Stories of my Abusive Relationships
Location
Insecurity.
Doubt.
Codependency.
Self-hate.
I have encountered the misfortune of being in an abusive relationship with each.
I dated Insecurity for a few years.
He used to tell me that everyone around me was judging me,
And that the whispers in the hallway were always about me.
So I hid myself away as I became more aware of what others truly thought about me.
I found my security in Insecurity.
After a while, Insecurity grew tired of me.
He said, “You are no longer worth my time.
You are simply too consumed with yourself.”
But before he left, he placed chains around my wrists
So that I would remember that I always belonged to him
As he sought out his next prey.
I fooled myself into thinking I was over Insecurity
And met a seemingly amazing man.
His name was Doubt,
And he used to tell me that I was incapable of success,
That nobody would love me as much as he did,
And that people did not like me because of my relationship with Insecurity.

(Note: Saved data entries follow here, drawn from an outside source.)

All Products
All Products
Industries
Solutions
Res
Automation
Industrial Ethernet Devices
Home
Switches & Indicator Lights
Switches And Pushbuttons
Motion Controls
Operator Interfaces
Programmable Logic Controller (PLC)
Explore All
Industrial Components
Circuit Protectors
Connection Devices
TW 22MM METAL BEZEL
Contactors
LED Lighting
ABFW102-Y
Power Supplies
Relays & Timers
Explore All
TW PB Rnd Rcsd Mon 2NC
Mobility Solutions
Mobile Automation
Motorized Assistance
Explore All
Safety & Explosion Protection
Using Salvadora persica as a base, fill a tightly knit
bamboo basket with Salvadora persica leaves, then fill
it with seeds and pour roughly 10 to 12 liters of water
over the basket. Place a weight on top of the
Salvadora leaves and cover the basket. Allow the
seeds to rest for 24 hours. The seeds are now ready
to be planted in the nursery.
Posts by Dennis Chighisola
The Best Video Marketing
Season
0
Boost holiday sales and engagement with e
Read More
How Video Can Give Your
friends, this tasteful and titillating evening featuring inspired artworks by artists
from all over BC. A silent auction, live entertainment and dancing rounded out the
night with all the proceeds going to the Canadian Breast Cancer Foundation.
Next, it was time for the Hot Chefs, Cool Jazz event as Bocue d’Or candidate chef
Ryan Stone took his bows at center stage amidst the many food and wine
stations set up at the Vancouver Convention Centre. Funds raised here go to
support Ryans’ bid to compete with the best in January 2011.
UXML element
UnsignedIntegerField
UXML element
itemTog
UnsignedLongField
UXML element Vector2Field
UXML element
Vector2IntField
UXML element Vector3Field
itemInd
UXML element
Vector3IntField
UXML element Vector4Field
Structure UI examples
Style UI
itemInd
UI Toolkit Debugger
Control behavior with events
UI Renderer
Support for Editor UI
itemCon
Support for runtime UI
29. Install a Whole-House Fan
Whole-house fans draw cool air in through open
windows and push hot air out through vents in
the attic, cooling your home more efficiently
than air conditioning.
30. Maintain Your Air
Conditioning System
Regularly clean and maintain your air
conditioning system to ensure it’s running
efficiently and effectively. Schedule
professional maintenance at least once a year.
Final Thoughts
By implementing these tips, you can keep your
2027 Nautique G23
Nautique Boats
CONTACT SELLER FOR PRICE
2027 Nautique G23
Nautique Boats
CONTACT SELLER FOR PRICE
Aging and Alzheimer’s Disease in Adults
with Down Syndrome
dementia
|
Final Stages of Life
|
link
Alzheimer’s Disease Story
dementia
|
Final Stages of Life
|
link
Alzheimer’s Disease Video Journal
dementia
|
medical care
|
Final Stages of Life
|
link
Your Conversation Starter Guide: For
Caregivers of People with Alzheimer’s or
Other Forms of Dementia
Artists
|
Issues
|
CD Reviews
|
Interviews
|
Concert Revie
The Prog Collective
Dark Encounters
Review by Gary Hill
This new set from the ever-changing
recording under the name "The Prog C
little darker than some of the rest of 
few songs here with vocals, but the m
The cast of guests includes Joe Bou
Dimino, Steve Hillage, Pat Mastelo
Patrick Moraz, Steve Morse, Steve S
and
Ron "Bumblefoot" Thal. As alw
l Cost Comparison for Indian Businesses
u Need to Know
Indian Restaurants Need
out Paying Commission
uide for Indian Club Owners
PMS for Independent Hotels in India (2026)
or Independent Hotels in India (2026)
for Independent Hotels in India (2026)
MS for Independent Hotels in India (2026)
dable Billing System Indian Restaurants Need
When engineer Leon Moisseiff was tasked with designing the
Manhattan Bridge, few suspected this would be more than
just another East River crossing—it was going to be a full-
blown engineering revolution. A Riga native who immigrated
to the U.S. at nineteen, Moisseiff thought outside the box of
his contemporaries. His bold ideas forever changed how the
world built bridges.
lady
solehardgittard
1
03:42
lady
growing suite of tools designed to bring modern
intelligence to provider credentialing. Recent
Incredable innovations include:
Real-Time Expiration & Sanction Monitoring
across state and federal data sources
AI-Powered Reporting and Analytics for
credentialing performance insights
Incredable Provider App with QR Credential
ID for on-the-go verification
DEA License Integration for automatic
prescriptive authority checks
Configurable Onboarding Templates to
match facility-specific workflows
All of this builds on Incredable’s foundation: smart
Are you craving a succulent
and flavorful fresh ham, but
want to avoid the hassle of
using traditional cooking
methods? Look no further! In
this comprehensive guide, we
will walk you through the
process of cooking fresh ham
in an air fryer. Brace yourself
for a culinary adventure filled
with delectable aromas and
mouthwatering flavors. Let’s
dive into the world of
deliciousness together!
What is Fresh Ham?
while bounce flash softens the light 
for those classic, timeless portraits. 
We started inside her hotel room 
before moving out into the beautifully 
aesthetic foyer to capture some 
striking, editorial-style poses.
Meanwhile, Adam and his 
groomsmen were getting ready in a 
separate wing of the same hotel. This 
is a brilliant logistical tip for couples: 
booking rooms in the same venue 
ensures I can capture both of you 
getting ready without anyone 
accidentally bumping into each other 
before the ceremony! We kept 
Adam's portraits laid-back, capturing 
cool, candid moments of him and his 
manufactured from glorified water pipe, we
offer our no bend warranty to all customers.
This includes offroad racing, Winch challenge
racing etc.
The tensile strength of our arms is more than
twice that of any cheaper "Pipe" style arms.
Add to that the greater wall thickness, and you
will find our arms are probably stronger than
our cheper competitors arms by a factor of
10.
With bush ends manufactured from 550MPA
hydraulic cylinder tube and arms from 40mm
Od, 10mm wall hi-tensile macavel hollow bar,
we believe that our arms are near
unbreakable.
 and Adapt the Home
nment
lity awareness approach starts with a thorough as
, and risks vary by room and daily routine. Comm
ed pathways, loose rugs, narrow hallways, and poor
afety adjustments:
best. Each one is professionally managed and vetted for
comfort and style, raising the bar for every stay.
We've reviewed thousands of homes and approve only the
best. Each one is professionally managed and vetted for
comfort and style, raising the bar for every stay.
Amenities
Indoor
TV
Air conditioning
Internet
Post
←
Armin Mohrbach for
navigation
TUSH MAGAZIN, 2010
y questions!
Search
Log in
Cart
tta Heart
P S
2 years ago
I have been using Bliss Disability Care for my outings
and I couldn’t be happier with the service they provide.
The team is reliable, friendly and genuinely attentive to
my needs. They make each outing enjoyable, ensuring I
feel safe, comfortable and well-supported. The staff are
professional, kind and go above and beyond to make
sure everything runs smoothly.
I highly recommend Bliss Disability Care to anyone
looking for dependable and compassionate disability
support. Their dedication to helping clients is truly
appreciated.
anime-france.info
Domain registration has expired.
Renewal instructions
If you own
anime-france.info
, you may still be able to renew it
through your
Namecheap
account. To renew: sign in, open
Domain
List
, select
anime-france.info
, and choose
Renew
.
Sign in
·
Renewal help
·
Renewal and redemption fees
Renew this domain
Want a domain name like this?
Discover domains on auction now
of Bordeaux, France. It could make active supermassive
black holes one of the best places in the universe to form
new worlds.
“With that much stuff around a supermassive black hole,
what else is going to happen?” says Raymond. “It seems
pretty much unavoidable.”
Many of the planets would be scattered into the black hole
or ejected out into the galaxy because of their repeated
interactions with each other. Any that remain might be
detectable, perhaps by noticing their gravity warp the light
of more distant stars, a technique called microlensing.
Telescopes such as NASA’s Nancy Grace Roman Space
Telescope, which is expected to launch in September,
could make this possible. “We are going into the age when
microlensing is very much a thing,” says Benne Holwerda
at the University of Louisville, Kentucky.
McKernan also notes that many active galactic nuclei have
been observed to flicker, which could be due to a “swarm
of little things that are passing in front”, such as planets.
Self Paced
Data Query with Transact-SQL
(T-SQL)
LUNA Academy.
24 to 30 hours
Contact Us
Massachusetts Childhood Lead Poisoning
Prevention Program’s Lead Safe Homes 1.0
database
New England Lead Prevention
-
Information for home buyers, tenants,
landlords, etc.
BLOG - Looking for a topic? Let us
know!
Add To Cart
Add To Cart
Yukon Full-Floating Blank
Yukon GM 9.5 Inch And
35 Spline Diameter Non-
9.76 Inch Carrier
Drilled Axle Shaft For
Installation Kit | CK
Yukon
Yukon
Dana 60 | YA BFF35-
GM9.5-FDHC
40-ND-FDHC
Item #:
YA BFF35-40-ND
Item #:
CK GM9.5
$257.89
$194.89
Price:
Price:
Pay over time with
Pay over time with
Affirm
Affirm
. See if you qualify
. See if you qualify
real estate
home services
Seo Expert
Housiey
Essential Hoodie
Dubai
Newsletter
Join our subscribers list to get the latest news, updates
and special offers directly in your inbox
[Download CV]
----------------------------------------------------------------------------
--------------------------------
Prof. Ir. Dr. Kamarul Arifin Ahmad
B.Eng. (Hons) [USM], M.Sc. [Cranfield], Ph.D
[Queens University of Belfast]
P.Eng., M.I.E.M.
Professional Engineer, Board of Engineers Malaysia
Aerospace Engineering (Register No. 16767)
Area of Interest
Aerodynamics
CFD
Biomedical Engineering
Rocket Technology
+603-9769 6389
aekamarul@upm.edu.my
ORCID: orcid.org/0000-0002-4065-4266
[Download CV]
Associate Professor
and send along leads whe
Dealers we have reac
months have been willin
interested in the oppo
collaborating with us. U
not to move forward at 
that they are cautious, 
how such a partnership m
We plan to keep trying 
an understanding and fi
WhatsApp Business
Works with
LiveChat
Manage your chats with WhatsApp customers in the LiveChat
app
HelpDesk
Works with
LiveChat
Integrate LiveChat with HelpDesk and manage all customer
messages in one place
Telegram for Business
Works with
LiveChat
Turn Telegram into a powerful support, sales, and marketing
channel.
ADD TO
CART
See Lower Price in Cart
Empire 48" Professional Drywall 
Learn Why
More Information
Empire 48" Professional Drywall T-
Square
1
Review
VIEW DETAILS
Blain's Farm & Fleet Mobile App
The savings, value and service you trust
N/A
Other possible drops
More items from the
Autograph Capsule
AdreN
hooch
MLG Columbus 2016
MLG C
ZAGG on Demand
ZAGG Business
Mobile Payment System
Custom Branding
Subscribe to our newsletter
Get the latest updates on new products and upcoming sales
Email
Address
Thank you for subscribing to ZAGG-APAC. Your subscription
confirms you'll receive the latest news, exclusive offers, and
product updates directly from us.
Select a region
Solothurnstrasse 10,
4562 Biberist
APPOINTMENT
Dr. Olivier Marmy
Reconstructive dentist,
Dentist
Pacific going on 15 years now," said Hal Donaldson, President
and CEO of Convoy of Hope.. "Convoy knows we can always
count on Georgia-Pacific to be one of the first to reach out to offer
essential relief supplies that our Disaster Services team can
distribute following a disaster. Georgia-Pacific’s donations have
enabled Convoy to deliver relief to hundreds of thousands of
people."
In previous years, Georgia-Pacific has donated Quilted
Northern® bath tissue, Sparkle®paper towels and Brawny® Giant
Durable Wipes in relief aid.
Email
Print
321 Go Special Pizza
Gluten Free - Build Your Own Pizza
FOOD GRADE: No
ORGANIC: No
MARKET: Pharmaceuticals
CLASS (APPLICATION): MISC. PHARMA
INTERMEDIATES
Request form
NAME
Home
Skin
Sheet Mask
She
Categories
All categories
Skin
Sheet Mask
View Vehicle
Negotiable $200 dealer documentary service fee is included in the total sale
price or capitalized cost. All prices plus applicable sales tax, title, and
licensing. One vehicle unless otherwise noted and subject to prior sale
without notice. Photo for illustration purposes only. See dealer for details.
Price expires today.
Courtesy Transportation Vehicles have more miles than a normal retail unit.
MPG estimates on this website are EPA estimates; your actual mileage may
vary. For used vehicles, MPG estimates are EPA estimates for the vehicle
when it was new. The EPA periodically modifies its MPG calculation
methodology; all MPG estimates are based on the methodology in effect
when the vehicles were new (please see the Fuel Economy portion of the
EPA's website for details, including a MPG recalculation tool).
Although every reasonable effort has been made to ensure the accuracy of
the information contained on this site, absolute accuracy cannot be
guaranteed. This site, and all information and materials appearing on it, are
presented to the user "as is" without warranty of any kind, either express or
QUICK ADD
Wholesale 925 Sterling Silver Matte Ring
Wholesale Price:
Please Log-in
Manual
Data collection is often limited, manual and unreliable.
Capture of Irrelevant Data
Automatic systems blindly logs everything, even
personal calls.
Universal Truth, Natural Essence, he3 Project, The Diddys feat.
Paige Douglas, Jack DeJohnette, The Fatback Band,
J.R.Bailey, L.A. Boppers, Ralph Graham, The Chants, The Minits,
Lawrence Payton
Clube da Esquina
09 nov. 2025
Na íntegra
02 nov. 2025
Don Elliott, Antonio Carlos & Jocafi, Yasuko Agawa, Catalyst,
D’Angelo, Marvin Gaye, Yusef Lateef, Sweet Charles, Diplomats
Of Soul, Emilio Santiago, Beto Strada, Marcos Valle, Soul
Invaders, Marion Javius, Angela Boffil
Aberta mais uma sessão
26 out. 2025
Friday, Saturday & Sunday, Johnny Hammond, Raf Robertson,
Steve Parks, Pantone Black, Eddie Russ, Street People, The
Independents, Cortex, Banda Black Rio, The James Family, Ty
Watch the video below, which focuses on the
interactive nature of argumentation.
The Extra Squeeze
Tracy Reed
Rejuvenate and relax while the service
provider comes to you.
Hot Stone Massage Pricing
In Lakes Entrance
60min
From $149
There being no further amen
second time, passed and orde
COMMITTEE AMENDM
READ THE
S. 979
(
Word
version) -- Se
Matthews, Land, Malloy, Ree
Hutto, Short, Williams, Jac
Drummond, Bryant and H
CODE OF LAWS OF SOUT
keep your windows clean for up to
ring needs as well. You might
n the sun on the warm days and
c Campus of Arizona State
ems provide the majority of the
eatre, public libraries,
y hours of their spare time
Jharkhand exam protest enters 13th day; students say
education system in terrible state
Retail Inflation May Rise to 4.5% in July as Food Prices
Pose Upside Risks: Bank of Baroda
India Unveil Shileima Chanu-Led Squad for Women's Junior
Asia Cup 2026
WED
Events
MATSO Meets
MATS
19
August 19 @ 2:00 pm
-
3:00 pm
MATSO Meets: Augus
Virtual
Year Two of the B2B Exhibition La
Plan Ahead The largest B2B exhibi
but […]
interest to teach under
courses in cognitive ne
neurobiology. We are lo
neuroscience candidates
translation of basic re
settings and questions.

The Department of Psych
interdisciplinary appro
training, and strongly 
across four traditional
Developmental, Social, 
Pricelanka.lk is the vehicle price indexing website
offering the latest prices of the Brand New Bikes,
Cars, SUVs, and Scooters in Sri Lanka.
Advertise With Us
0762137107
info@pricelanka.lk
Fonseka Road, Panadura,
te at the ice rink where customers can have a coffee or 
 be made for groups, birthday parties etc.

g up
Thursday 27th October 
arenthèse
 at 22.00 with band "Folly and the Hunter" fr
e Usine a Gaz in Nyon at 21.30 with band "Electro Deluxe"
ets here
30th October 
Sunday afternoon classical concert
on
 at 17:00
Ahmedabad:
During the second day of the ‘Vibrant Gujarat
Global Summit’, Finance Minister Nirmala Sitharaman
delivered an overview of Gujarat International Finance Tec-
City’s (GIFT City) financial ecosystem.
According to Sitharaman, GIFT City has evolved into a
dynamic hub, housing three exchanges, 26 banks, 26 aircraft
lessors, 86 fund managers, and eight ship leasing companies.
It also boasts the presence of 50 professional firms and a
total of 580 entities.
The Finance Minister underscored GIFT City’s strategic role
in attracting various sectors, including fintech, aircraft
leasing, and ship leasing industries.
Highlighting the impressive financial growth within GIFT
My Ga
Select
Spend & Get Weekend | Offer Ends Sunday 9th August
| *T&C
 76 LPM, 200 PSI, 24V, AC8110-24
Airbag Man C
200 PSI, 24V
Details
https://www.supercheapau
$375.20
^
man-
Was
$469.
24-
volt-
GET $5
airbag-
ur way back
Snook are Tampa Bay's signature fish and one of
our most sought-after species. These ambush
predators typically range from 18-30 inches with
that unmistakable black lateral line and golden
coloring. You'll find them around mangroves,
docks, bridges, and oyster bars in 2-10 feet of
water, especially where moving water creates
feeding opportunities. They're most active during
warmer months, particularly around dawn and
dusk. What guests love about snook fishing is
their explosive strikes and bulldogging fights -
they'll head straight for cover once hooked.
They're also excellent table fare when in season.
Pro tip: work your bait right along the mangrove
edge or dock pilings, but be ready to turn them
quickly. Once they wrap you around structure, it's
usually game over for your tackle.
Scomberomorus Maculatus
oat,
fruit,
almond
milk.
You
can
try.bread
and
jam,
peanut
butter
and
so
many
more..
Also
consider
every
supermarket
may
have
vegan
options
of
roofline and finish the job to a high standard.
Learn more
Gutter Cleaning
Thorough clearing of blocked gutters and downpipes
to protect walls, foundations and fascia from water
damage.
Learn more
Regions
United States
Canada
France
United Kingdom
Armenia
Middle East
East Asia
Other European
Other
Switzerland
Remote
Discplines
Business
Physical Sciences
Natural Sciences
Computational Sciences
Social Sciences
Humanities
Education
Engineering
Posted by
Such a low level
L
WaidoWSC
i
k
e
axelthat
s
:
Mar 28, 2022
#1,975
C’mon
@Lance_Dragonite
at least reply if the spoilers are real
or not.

I found my assurance in Doubt.
After a while, Doubt grew tired of me.
He said, “You are no longer worth my time.
You lack confidence in yourself.”
But before he left, he placed chains around my ankles
So that I would remember that I belonged to him
As he sought out his next prey.
One year passed, and I fooled myself into thinking I was over Doubt.
And I met yet another seemingly amazing man
whose name was Codependency.
He used to tell me that I could not trust anybody except for him
And told me that if I ever left him
He would kill himself.
I found my reliance in Codependency.
One night, I got into a fight with Codependency.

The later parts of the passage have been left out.